2. Materials and Methods

The raw materials were Al powders (99.5% purity, mesh −325) and pre-milled graphite with Cu as additive (C–Cu).

Table 1. Compositions for Al–C–Cu composites fabrication.

C (wt. %)	Cu (wt. %)
0	0	0.5	1	2
0.375	0	0.5	1	2
0.75	0	0.5	1	2
1.5	0	0.5	1	2
3	0	0.5	1	2

shows the compositions of metal–matrix composites studied for the first experimental design proposed to determine the effect of C and Cu content on the yield stress (σ_y) of composites. The table contains the Alp sample, and Alp with different C contents (0, 0.375, 0.75, 1.5, and 3 wt. %) and different Cu contents (0, 0.5, 1, and 2 wt. %). The additive (C–Cu) powders were milled for 4 h, and the Al–C–Cu powders during 1 h. Consolidated samples were sintered for 1 h at 550 °C under vacuum at a heating rate of 50 °C/min. Considering results found in the first experimental design, a second experimental design was established to determine the effect of different processing conditions on the mechanical properties of yield stress (σ_y) and microhardness (HV) of two composites with low and high C content, 0.75 and 3 wt. % of C respectively. For the experimental design, four sintering conditions process were considered: 1.5 and 3 h of sintering time and 500 and 600 °C of sintering temperature and four milling process conditions were considered: two for the additive powder C–Cu (4 and 8 h of milling time) and two for the Al–C–Cu powder composition (1 and 4 h of milling time). All samples (from first and second experimental design) were mechanically processed in a high energy SPEX mill (Metuchen, NJ, USA) argon was used as the milling atmosphere. Devices and milling media used were made of hardened steel. The milling ball to powder weight ratio was 5:1 and the sample weight was 5 g. For the additive (C–Cu), 1 mg of methanol was used as process control agent and no process control agent was required for the Al–C–Cu composite fabrication. Consolidated products were obtained by pressing the milled powders for two minutes at ≈ 950 MPa in uniaxial load. Consolidated samples were sintered under vacuum at a heating rate of 50 °C/min.

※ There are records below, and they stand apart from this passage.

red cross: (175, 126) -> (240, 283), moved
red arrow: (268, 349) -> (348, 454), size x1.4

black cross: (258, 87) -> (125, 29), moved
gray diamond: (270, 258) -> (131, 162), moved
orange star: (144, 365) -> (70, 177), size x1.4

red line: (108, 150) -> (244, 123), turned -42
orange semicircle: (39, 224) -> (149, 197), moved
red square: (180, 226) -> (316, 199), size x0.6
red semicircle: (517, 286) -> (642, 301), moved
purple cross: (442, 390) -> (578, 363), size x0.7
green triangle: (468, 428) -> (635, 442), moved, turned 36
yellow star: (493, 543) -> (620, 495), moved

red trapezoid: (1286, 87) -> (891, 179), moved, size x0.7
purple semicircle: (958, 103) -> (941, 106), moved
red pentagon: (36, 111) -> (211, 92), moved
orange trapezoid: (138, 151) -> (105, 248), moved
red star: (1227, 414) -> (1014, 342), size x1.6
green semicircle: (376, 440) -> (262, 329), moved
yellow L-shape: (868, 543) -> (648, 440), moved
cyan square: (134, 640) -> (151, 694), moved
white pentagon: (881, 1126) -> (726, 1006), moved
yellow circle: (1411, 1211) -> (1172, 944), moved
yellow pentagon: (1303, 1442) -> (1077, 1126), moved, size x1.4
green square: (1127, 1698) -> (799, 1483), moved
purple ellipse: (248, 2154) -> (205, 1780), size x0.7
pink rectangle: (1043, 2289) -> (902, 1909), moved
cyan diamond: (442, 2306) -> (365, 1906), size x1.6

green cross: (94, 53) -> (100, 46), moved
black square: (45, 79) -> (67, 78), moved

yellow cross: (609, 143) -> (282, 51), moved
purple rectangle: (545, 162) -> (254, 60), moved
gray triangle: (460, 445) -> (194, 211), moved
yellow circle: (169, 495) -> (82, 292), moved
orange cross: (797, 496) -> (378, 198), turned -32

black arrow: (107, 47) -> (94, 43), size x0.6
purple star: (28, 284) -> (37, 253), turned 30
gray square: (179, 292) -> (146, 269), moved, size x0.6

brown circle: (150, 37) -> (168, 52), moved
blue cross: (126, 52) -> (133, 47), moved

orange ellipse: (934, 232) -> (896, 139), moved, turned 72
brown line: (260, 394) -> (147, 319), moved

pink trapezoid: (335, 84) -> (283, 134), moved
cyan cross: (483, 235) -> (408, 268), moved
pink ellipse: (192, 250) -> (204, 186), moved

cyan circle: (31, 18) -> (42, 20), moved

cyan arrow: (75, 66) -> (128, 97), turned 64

Table 2. Composition and identification of samples.

	Composition (wt. %)
Nomenclature	Al	C	Cu
Alp	100	0	0
75/0	99.25	0.75	0
75/25	99.0	0.75	0.25
75/50	98.75	0.75	0.5
30/0	97	3	0
30/100	96	3	1
30/200	95	3	2

shows the nomenclature and composition used to fabricate the composite.

Table 3. Temperature–time sintering and milling time conditions for the 75/25 and 3/100 composites.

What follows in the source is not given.